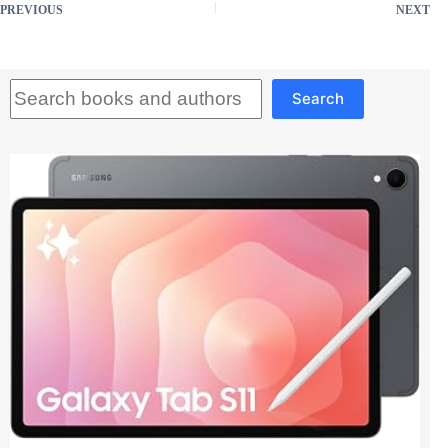
PREVIOUS
NEXT
Search
Search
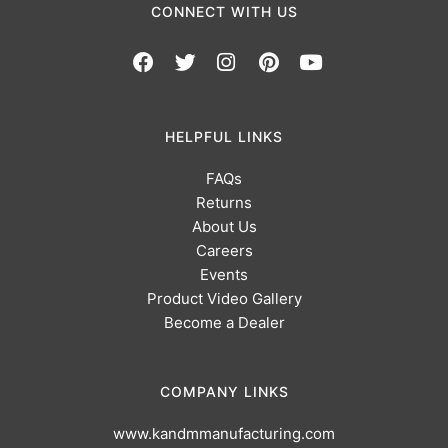
CONNECT WITH US
HELPFUL LINKS
FAQs
Returns
About Us
Careers
Events
Product Video Gallery
Become a Dealer
COMPANY LINKS
www.kandmmanufacturing.com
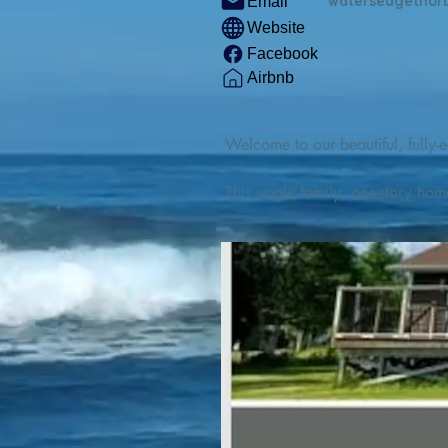
watersedgethor
Email
Website
Facebook
Airbnb
Welcome to our beautiful, fully-e
This single family, one-story hom
Outdoor enthusiasts will find thr
watercraft from our private boat 
We are located at the gateway t
geosites and fossil sites, coastli
experiences, including craft beer
ingredients.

════════════════════

All of the listing should be transcribed exactly, but none of its images.

PREVIOUS
NEXT
Search
Search
CONNECT WITH US
HELPFUL LINKS
FAQs
Returns
About Us
Careers
Events
Product Video Gallery
Become a Dealer
COMPANY LINKS
www.kandmmanufacturing.com
watersedgethor
Email
Website
Facebook
Airbnb
Welcome to our beautiful, fully-e
This single family, one-story hom
Outdoor enthusiasts will find thr
watercraft from our private boat 
We are located at the gateway t
geosites and fossil sites, coastli
experiences, including craft beer
ingredients.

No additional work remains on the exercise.